* _Exercise aim_
Print only the line with "מדויקים יותר ומהירים יותר. בהגעתכם למרפאה" and the lines after it, ending with the last line of the material, each exactly as it stands.

|---|

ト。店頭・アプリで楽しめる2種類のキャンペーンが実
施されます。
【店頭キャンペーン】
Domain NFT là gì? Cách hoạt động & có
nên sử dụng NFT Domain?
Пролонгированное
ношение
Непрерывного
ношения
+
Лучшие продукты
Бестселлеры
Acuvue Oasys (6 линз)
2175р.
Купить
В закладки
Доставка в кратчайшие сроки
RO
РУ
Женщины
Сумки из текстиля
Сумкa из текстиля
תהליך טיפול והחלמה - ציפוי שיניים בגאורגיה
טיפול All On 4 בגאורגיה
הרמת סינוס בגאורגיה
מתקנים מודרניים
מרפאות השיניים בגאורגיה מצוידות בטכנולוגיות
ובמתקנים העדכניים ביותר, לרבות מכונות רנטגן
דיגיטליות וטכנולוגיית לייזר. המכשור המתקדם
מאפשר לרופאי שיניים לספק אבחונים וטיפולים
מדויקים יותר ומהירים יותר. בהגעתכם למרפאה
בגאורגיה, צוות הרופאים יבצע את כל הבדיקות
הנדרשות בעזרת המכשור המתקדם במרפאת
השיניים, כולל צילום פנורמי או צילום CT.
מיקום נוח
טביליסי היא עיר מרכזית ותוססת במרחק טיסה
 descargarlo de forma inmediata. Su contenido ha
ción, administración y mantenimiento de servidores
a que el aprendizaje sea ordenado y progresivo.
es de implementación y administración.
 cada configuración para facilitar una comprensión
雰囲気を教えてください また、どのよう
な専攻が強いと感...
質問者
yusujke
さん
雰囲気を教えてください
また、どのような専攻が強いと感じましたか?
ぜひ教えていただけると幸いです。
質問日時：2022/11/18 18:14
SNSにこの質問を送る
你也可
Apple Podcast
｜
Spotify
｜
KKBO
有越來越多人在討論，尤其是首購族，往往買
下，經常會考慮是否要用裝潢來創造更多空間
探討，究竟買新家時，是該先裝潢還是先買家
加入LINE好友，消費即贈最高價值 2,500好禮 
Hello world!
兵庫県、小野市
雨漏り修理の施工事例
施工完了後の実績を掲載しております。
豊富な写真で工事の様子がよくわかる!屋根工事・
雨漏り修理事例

|---|

* _Your response_
מדויקים יותר ומהירים יותר. בהגעתכם למרפאה
בגאורגיה, צוות הרופאים יבצע את כל הבדיקות
הנדרשות בעזרת המכשור המתקדם במרפאת
השיניים, כולל צילום פנורמי או צילום CT.
מיקום נוח
טביליסי היא עיר מרכזית ותוססת במרחק טיסה
 descargarlo de forma inmediata. Su contenido ha
ción, administración y mantenimiento de servidores
a que el aprendizaje sea ordenado y progresivo.
es de implementación y administración.
 cada configuración para facilitar una comprensión
雰囲気を教えてください また、どのよう
な専攻が強いと感...
質問者
yusujke
さん
雰囲気を教えてください
また、どのような専攻が強いと感じましたか?
ぜひ教えていただけると幸いです。
質問日時：2022/11/18 18:14
SNSにこの質問を送る
你也可
Apple Podcast
｜
Spotify
｜
KKBO
有越來越多人在討論，尤其是首購族，往往買
下，經常會考慮是否要用裝潢來創造更多空間
探討，究竟買新家時，是該先裝潢還是先買家
加入LINE好友，消費即贈最高價值 2,500好禮 
Hello world!
兵庫県、小野市
雨漏り修理の施工事例
施工完了後の実績を掲載しております。
豊富な写真で工事の様子がよくわかる!屋根工事・
雨漏り修理事例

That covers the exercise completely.